In general, a patent is infringed by one who makes, uses, sells, offers to sell, or imports a patented invention without the permission of the patent owner. This would mean that a wholesaler is liable for sales it makes to retailers, but not for the sales that retailers make to customers. These types of actions are generally referred to as direct infringement of the patent.
There are also two forms of indirect patent infringment–contributory infringement and induced infringement. No party can be liable for indirect infringement unless a direct infringement of the patent has occured.
Contributory infringement permits the patent owner to sue one who supplies a component of a patented machine or process, knowing that it may be used to infringe a patent. Contributory infringement is set forth in 35 U.S.C. § 271(c):
Whoever offers to sell or sells within the United States or imports into the United States a component of a patented machine, manufacture, combination or composition, or a material or apparatus for use in practicing a patented process, constituting a material part of the invention, knowing the same to be especially made or especially adapted for use in an infringement of such patent, and not a staple article or commodity of commerce suitable for substantial noninfringing use, shall be liable as a contributory infringer.
The elements of contributory infringement include the supplying of a component of a patented machine, manufacture, or material that can be used in a patented process; the knowledge that it may be used to infringe a patent; and that the supplied component is not simply a staple product that may have substantial non-infringing uses. Unlike direct infringement, contributory infringement includes a knowledge requirement. In general, one has to be aware of the patent to be guilty of contributorily infringing that patent.
Induced infringement is covered by 35 U.S.C. § 271(b):
Whoever actively induces infringement of a patent shall be liable as an infringer.
Congress provided much less guidance for how to determine if one is liable for induced infringement. Courts have generally required liability for induced infringement to result from an intent to lead a party to directly infringe the patent. This could occur by including instructions or other types of assistance to a third party to infringe the patent. Thus, the requirement for liability for induced infringement requires that the infringer “knew or should have known” that its actions would induce infringement. Previously, Federal Circuit cases required that the infringer have actual knowledge of the patent. The Federal Circuit also has noted that liability requires a specific intent to encourage another’s infringement.
SEB S.A. v. Montgomery Ward & Co., Inc.
Last week, the Federal Circuit issued its opinion in SEB S.A. v. Montgomery Ward & Co., Inc. In SEB, there was no evidence that the infringer had knowledge of the patent at the time it was found to be liable for induced infringement.

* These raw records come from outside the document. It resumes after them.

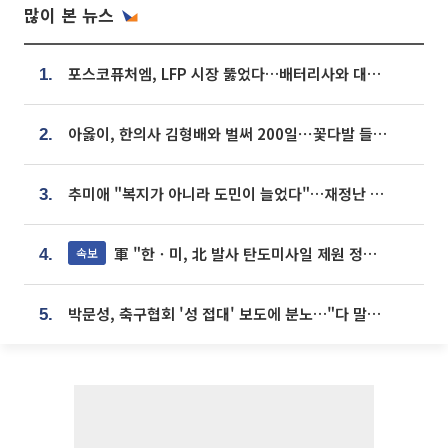
많이 본 뉴스
포스코퓨처엠, LFP 시장 뚫었다…배터리사와 대규모 장기 공급 합의
1.
아옳이, 한의사 김형배와 벌써 200일⋯꽃다발 들고 "프러포즈 아냐"
2.
추미애 "복지가 아니라 도민이 늘었다"…재정난 책임론 정면돌파
3.
軍 "한ㆍ미, 北 발사 탄도미사일 제원 정밀분석 중"
속보
4.
박문성, 축구협회 '성 접대' 보도에 분노…"다 말아먹으려고 작정했나"
5.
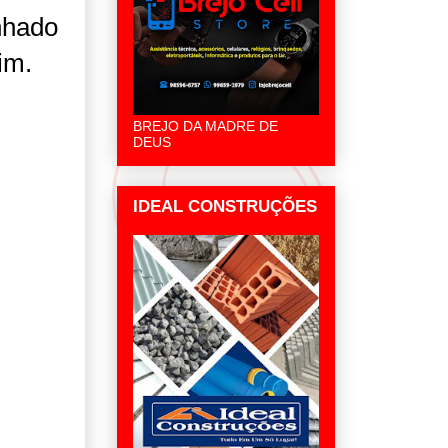
nhado
im.
BREJO DA MADRE DE
DEUS
IDEAL CONSTRUÇÕES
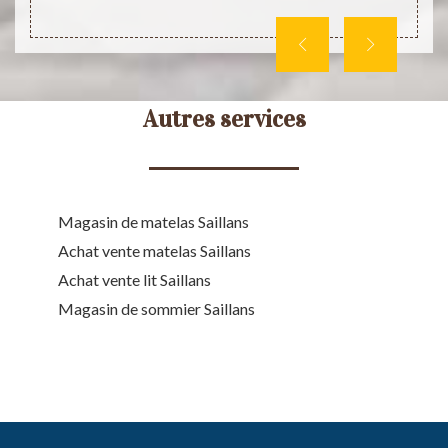
Autres services
Magasin de matelas Saillans
Achat vente matelas Saillans
Achat vente lit Saillans
Magasin de sommier Saillans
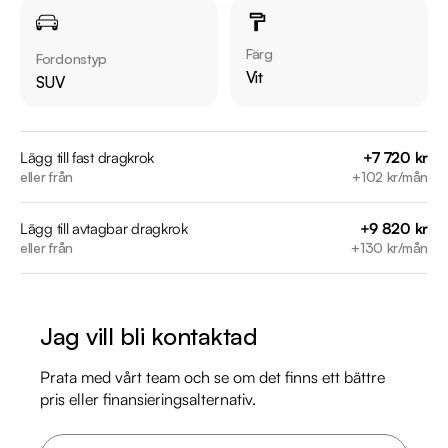
Möjlighet till 12-60 månaders garanti

Färg
Fordonstyp
Servicehistorik:

Vit
SUV
2018-02-26 - 1592 mil

2020-07-03 - 4584 mil

Lägg till fast dragkrok
+7 720 kr
eller från
+102 kr/mån
Besök

https://www.riddermarkbil.se/kopa-bil/dacia/yja953/

Lägg till avtagbar dragkrok
+9 820 kr
för att:

eller från
+130 kr/mån
• Se närbilder och film på bilen

• Reservera bilen direkt online

• Få mer info om utrustning och tillval

Jag vill bli kontaktad
RIDDERMARK BIL TRYGGHETSPAKET:

Prata med vårt team och se om det finns ett bättre
Skydda din bil med vårt trygghetspaket. Välj mellan 12-60 
pris eller finansieringsalternativ.
månaders garanti och komplettera med extra 
hjuluppsättningar till bra priser. Gör ditt bilköp tryggt och 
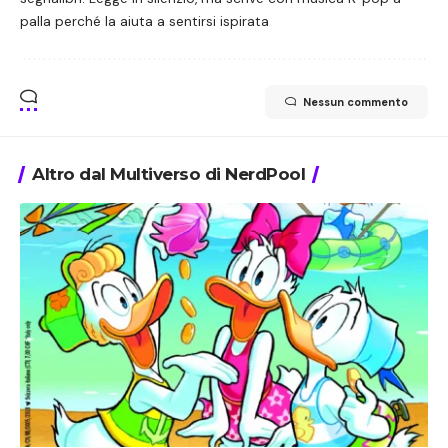
palla perché la aiuta a sentirsi ispirata
Nessun commento
Altro dal Multiverso di NerdPool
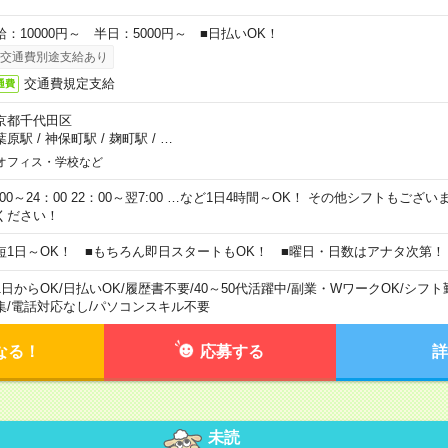
給：10000円～ 半日：5000円～ ■日払いOK！
交通費別途支給あり
交通費規定支給
通費
京都千代田区
葉原駅
/
神保町駅
/
麹町駅
/
…
オフィス・学校など
0:00～24：00 22：00～翌7:00 …など1日4時間～OK！ その他シフトもござ
ください！
短1日～OK！ ■もちろん即日スタートもOK！ ■曜日・日数はアナタ次第！
1日からOK
/
日払いOK
/
履歴書不要
/
40～50代活躍中
/
副業・WワークOK
/
シフト
集
/
電話対応なし
/
パソコンスキル不要
なる！
応募する
詳
未読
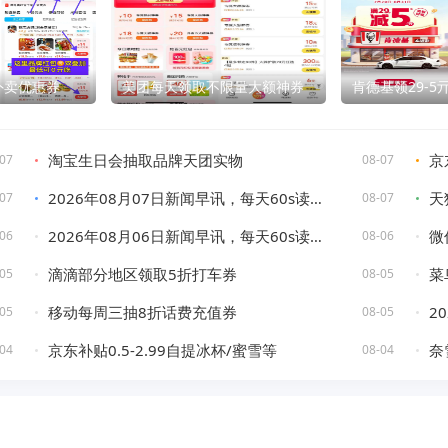
外卖优惠券
美团每天领取不限量大额神券
肯德基领29-
淘宝生日会抽取品牌天团实物
京
07
08-07
2026年08月07日新闻早讯，每天60s读懂世界
天
07
08-07
2026年08月06日新闻早讯，每天60s读懂世界
微
06
08-06
滴滴部分地区领取5折打车券
菜
05
08-05
移动每周三抽8折话费充值券
2
05
08-05
京东补贴0.5-2.99自提冰杯/蜜雪等
奈
04
08-04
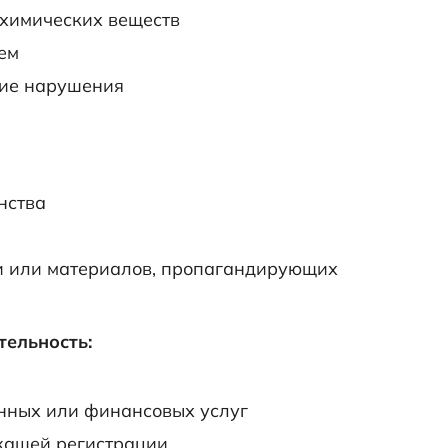
 химических веществ
ем
кие нарушения
нства
и или материалов, пропагандирующих
тельность:
нных или финансовых услуг
жащей регистрации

The Federal Circuit found that because the infringer had deliberately disregarded a known risk that the plaintiff had a patent, it should be liable for induced infringement. The infringer hired a patent attorney to perform a freedom-to-operate search, but did not tell the attorney that it had based its own product on the plaintiff’s product. While the infringer did not know that the product was covered by a patent, it might have at least had its attorney check this fact when he did the search. The record included evidence that the infringer had experience with patents and thus should have appreciated the risk.
A failure to inform one’s counsel of copying would be highly suggestive of deliberate indifference in most circumstances.
Thus, the Federal Circuit affirmed that jury verdict of induced infringement.